Content starts
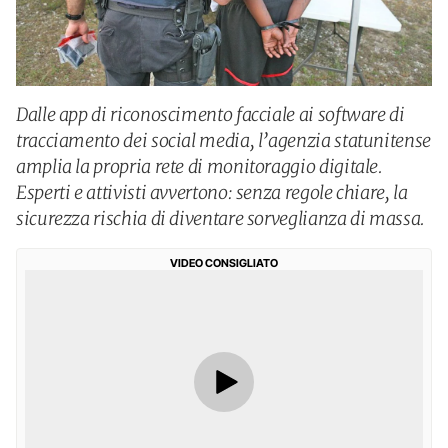
Dalle app di riconoscimento facciale ai software di
tracciamento dei social media, l’agenzia statunitense
amplia la propria rete di monitoraggio digitale.
Esperti e attivisti avvertono: senza regole chiare, la
sicurezza rischia di diventare sorveglianza di massa.
VIDEO CONSIGLIATO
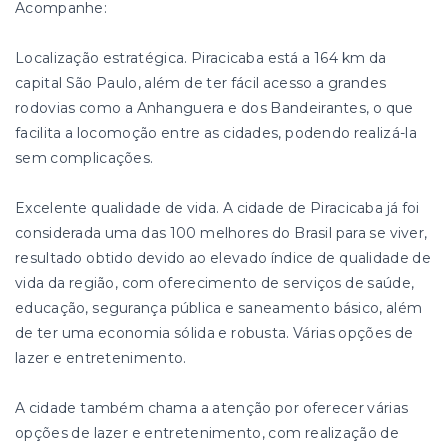
Acompanhe:
Localização estratégica. Piracicaba está a 164 km da
capital São Paulo, além de ter fácil acesso a grandes
rodovias como a Anhanguera e dos Bandeirantes, o que
facilita a locomoção entre as cidades, podendo realizá-la
sem complicações.
Excelente qualidade de vida. A cidade de Piracicaba já foi
considerada uma das 100 melhores do Brasil para se viver,
resultado obtido devido ao elevado índice de qualidade de
vida da região, com oferecimento de serviços de saúde,
educação, segurança pública e saneamento básico, além
de ter uma economia sólida e robusta. Várias opções de
lazer e entretenimento.
A cidade também chama a atenção por oferecer várias
opções de lazer e entretenimento, com realização de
Content ends
- **DIRECTIONS**
Transcribe every entry exactly, leaving out the pictures.

- **ANSWER TO THIS EXERCISE**
Dalle app di riconoscimento facciale ai software di
tracciamento dei social media, l’agenzia statunitense
amplia la propria rete di monitoraggio digitale.
Esperti e attivisti avvertono: senza regole chiare, la
sicurezza rischia di diventare sorveglianza di massa.
VIDEO CONSIGLIATO
Acompanhe:
Localização estratégica. Piracicaba está a 164 km da
capital São Paulo, além de ter fácil acesso a grandes
rodovias como a Anhanguera e dos Bandeirantes, o que
facilita a locomoção entre as cidades, podendo realizá-la
sem complicações.
Excelente qualidade de vida. A cidade de Piracicaba já foi
considerada uma das 100 melhores do Brasil para se viver,
resultado obtido devido ao elevado índice de qualidade de
vida da região, com oferecimento de serviços de saúde,
educação, segurança pública e saneamento básico, além
de ter uma economia sólida e robusta. Várias opções de
lazer e entretenimento.
A cidade também chama a atenção por oferecer várias
opções de lazer e entretenimento, com realização de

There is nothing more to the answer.